The Luftwaffe had the Russian tiger by the tail. Mass resistance tinged with an element of fanaticism was pitted against a tactically deadly but smaller foe. Only by constantly achieving the same level of crippling losses could the Luftwaffe expect to win. ‘Success is axiomatic to inflicting very high casualties relative to minimal own losses,’ von Waldau calculated, ‘but first greater numbers need to be annihilated’.(22) German control of the air was complete by dusk on the first day. From now onwards Luftwaffe units concentrated on supporting the ground advance.
Arnold Döring flying with KG53 was strafing and bombing the roads north-east of Brest-Litovsk leading toward Kobrin. His comments encapsulated the Luftwaffe’s new intent. ‘In order to leave the road intact for our own advance,’ he said, ‘we dropped the bombs only at the side of the road.’ Their target was massed enemy columns of tanks, motorised columns with horse-drawn carts and artillery in between, ‘all frantically making their way east’. The result was pandemonium.
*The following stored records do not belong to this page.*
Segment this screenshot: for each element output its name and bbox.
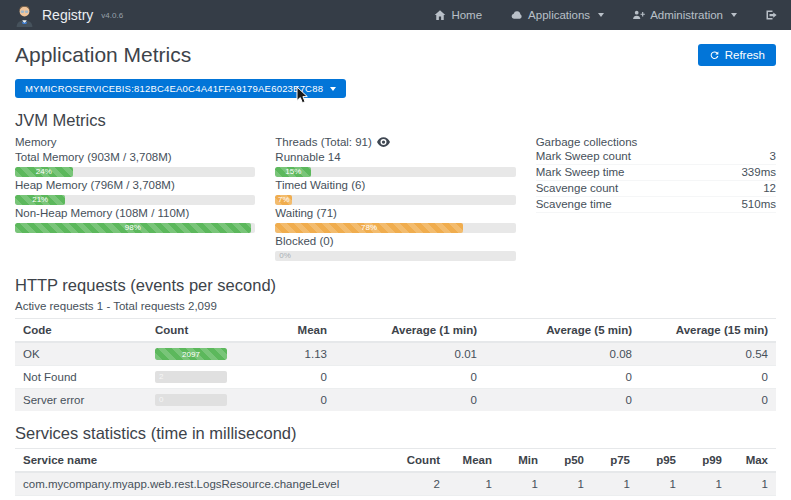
gc-row: Mark Sweep time 339ms [536, 165, 776, 181]
column-header: Max [730, 449, 776, 473]
threads-column: Threads (Total: 91) Runnable 14 15% Time… [275, 135, 515, 263]
column-header: Service name [15, 449, 396, 473]
table-row: Server error 0 0 0 0 0 [15, 389, 776, 412]
nav-item-home[interactable]: Home [434, 9, 482, 21]
service-p50-cell: 143 [546, 496, 592, 500]
gc-row: Scavenge count 12 [536, 181, 776, 197]
memory-metric-label: Non-Heap Memory (108M / 110M) [15, 207, 255, 220]
progress-fill: 78% [275, 223, 462, 233]
http-requests-table: Code Count Mean Average (1 min) Average … [15, 318, 776, 411]
gc-value: 12 [763, 182, 776, 195]
http-avg5-cell: 0.08 [485, 342, 640, 366]
http-code-cell: OK [15, 342, 147, 366]
sign-out-button[interactable] [765, 9, 777, 21]
user-plus-icon [632, 9, 645, 21]
gc-label: Scavenge time [536, 198, 612, 211]
memory-metric-label: Total Memory (903M / 3,708M) [15, 151, 255, 164]
eye-icon[interactable] [377, 137, 390, 147]
column-header: Average (5 min) [485, 319, 640, 343]
http-code-cell: Server error [15, 389, 147, 412]
blocked-progress-bar: 0% [275, 251, 515, 261]
column-header: p99 [684, 449, 730, 473]
http-code-cell: Not Found [15, 366, 147, 389]
http-count-cell: 0 [147, 389, 263, 412]
http-avg15-cell: 0 [640, 366, 776, 389]
nav-item-label: Home [451, 9, 482, 21]
nav-item-administration[interactable]: Administration [632, 9, 737, 21]
memory-column: Memory Total Memory (903M / 3,708M) 24% … [15, 135, 255, 263]
thread-metric-label: Waiting (71) [275, 207, 515, 220]
top-navbar: Registry v4.0.6 Home Applications [0, 0, 791, 30]
http-requests-title: HTTP requests (events per second) [15, 276, 776, 295]
gc-value: 339ms [741, 166, 776, 179]
thread-metric-label: Timed Waiting (6) [275, 179, 515, 192]
column-header: Count [396, 449, 448, 473]
cloud-icon [510, 9, 523, 22]
http-avg15-cell: 0.54 [640, 342, 776, 366]
gc-column: Garbage collections Mark Sweep count 3 M… [536, 135, 776, 263]
service-name-cell: com.mycompany.myapp.web.rest.LogsResourc… [15, 496, 396, 500]
count-progress-bar: 2 [155, 371, 227, 383]
timed-waiting-progress-bar: 7% [275, 195, 515, 205]
instance-selector-label: MYMICROSERVICEBIS:812BC4EA0C4A41FFA9179A… [25, 83, 323, 94]
refresh-label: Refresh [725, 49, 765, 61]
column-header: Count [147, 319, 263, 343]
nav-item-applications[interactable]: Applications [510, 9, 604, 22]
column-header: p95 [638, 449, 684, 473]
instance-selector-dropdown[interactable]: MYMICROSERVICEBIS:812BC4EA0C4A41FFA9179A… [15, 79, 346, 98]
heap-memory-progress-bar: 21% [15, 195, 255, 205]
refresh-button[interactable]: Refresh [698, 44, 776, 66]
gc-row: Scavenge time 510ms [536, 197, 776, 213]
brand[interactable]: Registry v4.0.6 [14, 4, 123, 27]
column-header: Mean [263, 319, 335, 343]
count-progress-bar: 0 [155, 394, 227, 406]
sign-out-icon [765, 9, 777, 21]
column-header: Average (1 min) [335, 319, 485, 343]
progress-fill: 7% [275, 195, 292, 205]
chevron-down-icon [598, 13, 604, 17]
http-avg15-cell: 0 [640, 389, 776, 412]
gc-label: Mark Sweep count [536, 150, 631, 163]
service-min-cell: 1 [500, 472, 546, 496]
service-mean-cell: 147 [448, 496, 500, 500]
gc-label: Mark Sweep time [536, 166, 625, 179]
home-icon [434, 9, 446, 21]
threads-title: Threads (Total: 91) [275, 135, 372, 149]
progress-zero-label: 0% [279, 251, 291, 261]
service-p95-cell: 1 [638, 472, 684, 496]
service-max-cell: 166 [730, 496, 776, 500]
nav-item-label: Administration [650, 9, 723, 21]
service-count-cell: 4 [396, 496, 448, 500]
waiting-progress-bar: 78% [275, 223, 515, 233]
service-p75-cell: 166 [592, 496, 638, 500]
service-p99-cell: 1 [684, 472, 730, 496]
column-header: Mean [448, 449, 500, 473]
count-faint-label: 2 [159, 371, 163, 383]
memory-title: Memory [15, 135, 255, 149]
service-name-cell: com.mycompany.myapp.web.rest.LogsResourc… [15, 472, 396, 496]
http-mean-cell: 0 [263, 389, 335, 412]
http-avg5-cell: 0 [485, 366, 640, 389]
gc-value: 3 [770, 150, 776, 163]
service-p75-cell: 1 [592, 472, 638, 496]
refresh-icon [709, 50, 720, 61]
nav-item-label: Applications [528, 9, 590, 21]
progress-fill: 21% [15, 195, 65, 205]
service-max-cell: 1 [730, 472, 776, 496]
http-table-header-row: Code Count Mean Average (1 min) Average … [15, 319, 776, 343]
brand-name: Registry [42, 7, 93, 23]
service-p95-cell: 166 [638, 496, 684, 500]
service-p99-cell: 166 [684, 496, 730, 500]
http-requests-subtitle: Active requests 1 - Total requests 2,099 [15, 300, 776, 312]
http-avg1-cell: 0 [335, 366, 485, 389]
table-row: OK 2097 1.13 0.01 0.08 0.54 [15, 342, 776, 366]
progress-fill: 24% [15, 167, 73, 177]
service-min-cell: 126 [500, 496, 546, 500]
memory-metric-label: Heap Memory (796M / 3,708M) [15, 179, 255, 192]
services-statistics-table: Service name Count Mean Min p50 p75 p95 … [15, 448, 776, 500]
chevron-down-icon [330, 87, 336, 91]
column-header: Min [500, 449, 546, 473]
chevron-down-icon [731, 13, 737, 17]
gc-row: Mark Sweep count 3 [536, 149, 776, 165]
count-progress-bar: 2097 [155, 348, 227, 360]
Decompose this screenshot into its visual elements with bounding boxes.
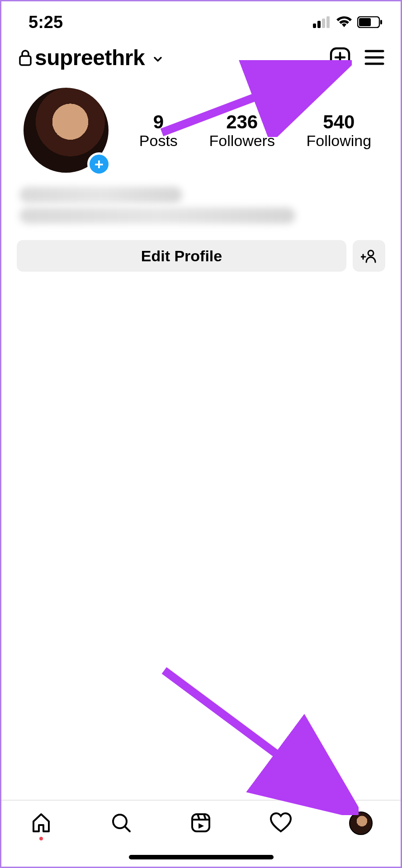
svg-rect-1: [317, 21, 321, 28]
home-icon: [30, 811, 52, 834]
battery-icon: [357, 16, 383, 28]
svg-rect-3: [326, 16, 330, 28]
svg-rect-0: [313, 24, 316, 28]
plus-icon: +: [95, 156, 104, 172]
add-story-button[interactable]: +: [87, 152, 111, 176]
annotation-arrow-bottom: [160, 666, 359, 815]
search-icon: [110, 811, 132, 834]
posts-count: 9: [139, 111, 178, 133]
stats-row: 9 Posts 236 Followers 540 Following: [114, 111, 387, 150]
stat-following[interactable]: 540 Following: [307, 111, 372, 150]
nav-profile[interactable]: [348, 811, 374, 835]
bio-line-redacted: [19, 208, 295, 224]
status-bar: 5:25: [1, 1, 401, 37]
discover-people-button[interactable]: [353, 240, 385, 272]
profile-info-row: + 9 Posts 236 Followers 540 Following: [1, 75, 401, 179]
svg-rect-6: [380, 20, 382, 24]
notification-dot: [39, 837, 43, 840]
following-count: 540: [307, 111, 372, 133]
profile-header: supreethrk: [1, 37, 401, 75]
edit-profile-label: Edit Profile: [141, 247, 222, 265]
svg-rect-7: [20, 56, 31, 65]
wifi-icon: [336, 16, 353, 28]
plus-square-icon: [329, 47, 351, 68]
bio-area: [1, 179, 401, 224]
followers-count: 236: [209, 111, 274, 133]
stat-posts[interactable]: 9 Posts: [139, 111, 178, 150]
profile-avatar-icon: [349, 811, 373, 835]
nav-search[interactable]: [109, 811, 134, 834]
nav-activity[interactable]: [268, 811, 293, 834]
avatar-container[interactable]: +: [22, 86, 110, 174]
profile-actions-row: Edit Profile: [1, 228, 401, 272]
bio-line-redacted: [19, 187, 182, 203]
following-label: Following: [307, 132, 372, 150]
username-switcher[interactable]: supreethrk: [35, 45, 164, 70]
posts-label: Posts: [139, 132, 178, 150]
username-text: supreethrk: [35, 46, 145, 70]
nav-reels[interactable]: [188, 811, 213, 834]
edit-profile-button[interactable]: Edit Profile: [17, 240, 346, 272]
chevron-down-icon: [151, 53, 164, 66]
add-person-icon: [361, 249, 377, 263]
cellular-icon: [313, 16, 331, 28]
status-time: 5:25: [28, 13, 63, 32]
reels-icon: [189, 811, 212, 834]
home-indicator[interactable]: [129, 855, 274, 859]
followers-label: Followers: [209, 132, 274, 150]
menu-button[interactable]: [362, 45, 387, 70]
svg-rect-19: [192, 814, 209, 831]
hamburger-icon: [364, 48, 385, 66]
create-button[interactable]: [327, 45, 353, 70]
svg-line-18: [125, 826, 130, 831]
status-icons: [313, 16, 383, 28]
stat-followers[interactable]: 236 Followers: [209, 111, 274, 150]
svg-rect-5: [359, 18, 371, 26]
heart-icon: [269, 811, 293, 834]
nav-home[interactable]: [28, 811, 54, 840]
svg-point-14: [368, 250, 374, 256]
lock-icon: [19, 49, 32, 66]
svg-rect-2: [322, 19, 325, 28]
svg-line-24: [164, 670, 341, 802]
‘Our bombs fell by the side of the tanks, guns, between vehicles and panic-stricken Russians running in all directions. It was total panic down there – nobody could even think of firing back. The effect of the incendiary and splinter bombs was awesome. With a target like this there are no misses. Tanks were turned over or stood in flames, guns with their towing vehicles blocked the road, while between them horses thrashing around multiplied the panic.’(23)
Dusk…
22 June 1941
‘As the men marched the dust rose until we were all covered in a light yellow coating,’ remarked Leutnant Heinrich Haape with Infantry Regiment 18, part of Army Group Centre. ‘Men and vehicles assumed ghostly outlines in the dust-laden air.’(1) Steady progress had been achieved during this, the longest period of daylight in the year. ‘Our divisions on the entire offensive front,’ noted General Franz Halder, ‘have forced back the enemy by an average of 10-12km. This has opened the path for our armour.’(2) Hoepner’s Panzergruppe 4 had captured two bridges across the River Dubysa intact in Army Group North’s sector. Units were achieving penetrations averaging 20km.(3) General Guderian’s Panzergruppe 2 in the centre made startling progress: 17th Panzer Division covered 18km; 18th Panzer to its right drove 66km north of Brest-Litovsk. South of the town, 3rd Panzer Division penetrated 36km, 4th Panzer 39km and the 1st Cavalry Division 24km.